22 November 2011 marks ‘Black Tuesday’, as the Protection of State Information Bill was put to vote before the National Assembly. The intentions of the ruling party have been clear: all African National Congress (ANC) Members of Parliament (MPs) have been summoned to appear in Parliament and voted in favour of the Bill. Any possibility that the Bill will not be passed in its current form has essentially dissipated.
The South African government is one of the founding members of the Open Government Partnership, as of 20 September 2011. President Zuma in his address celebrating the Partnership stated: “The South African government is therefore unambiguously committed to espousing the principles of open governance”. The position is a simple one – however, the drafters of the Bill chose to defend it and it is clear that it does not maximise open governance as much as it could. The SA government’s position is thus clearly ambiguous. As the Declaration itself states “…open government is a process that requires ongoing and sustained commitment”.

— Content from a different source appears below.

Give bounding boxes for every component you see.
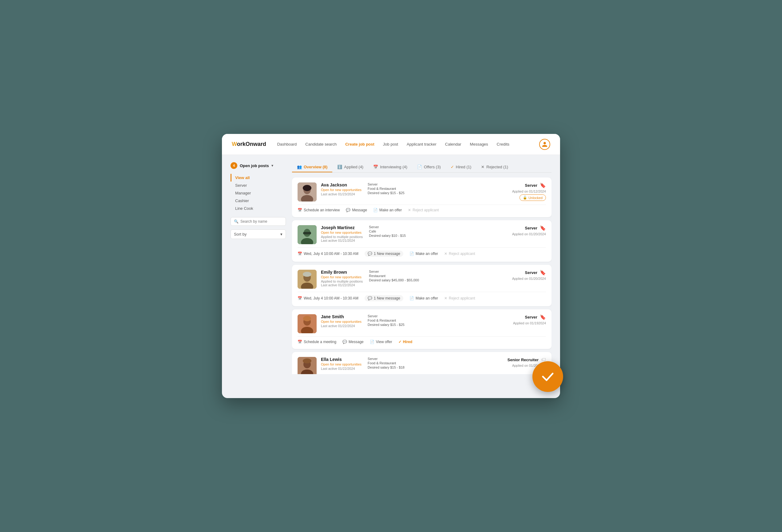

Our government’s obligations did not end when the Protected Disclosures Act and the Promotion of Access to Information Act were passed. In fact, as Open Democracy Advice Centre (ODAC) has repeatedly stated, the attempt to rely on these Acts to forward the Bill in its current form ignores our sustained feedback that these open government laws have been poorly implemented and have several unassailable shortcomings that cannot serve as adequate protections against the potential abuse of the Bill once it is passed into law.
The Ad Hoc Committee has made several notable improvements to the Bill, but seemingly only as a result of consistent civil society pressure. ODAC has, since the time of our parliamentary submission, made clear and consistent criticisms of certain aspects of the Bill. Our criticisms have been constructive – several opinions have been drafted to assist the Ad Hoc Committee members in their attempts to render the Bill constitutional. However, this constructive criticism hasn’t appeared to be enough.
The exclusion of the public interest and public domain defences has been dismissed by Minister Siyabonga Cwele, as he believes that the inclusion of defences will mean that information will just be released regardless of its content. He fails to understand a very simple point: the creation of defences to crimes does not detract from the deterrent nature of a crime. A person does not freely commit murder because there is a chance that self-defence may exist – the risk of imprisonment, and the failure of a court to believe that the defence exists in a given case, is enough to ensure that people will only choose to rely on it if there is a reasonable chance it applies.
ODAC is saddened by the fact that, regardless of the content of the Bill, the majority party has seen fit to brush aside concerns from the public to further party – rather than citizen – interests. If anything, the path of the Protection of State Information Bill has shown that political interests trump citizen interests in the current political climate, especially where questions of open governance arise.
Gabriella Razzano is legal researcher at the Open Democracy Advice Centre.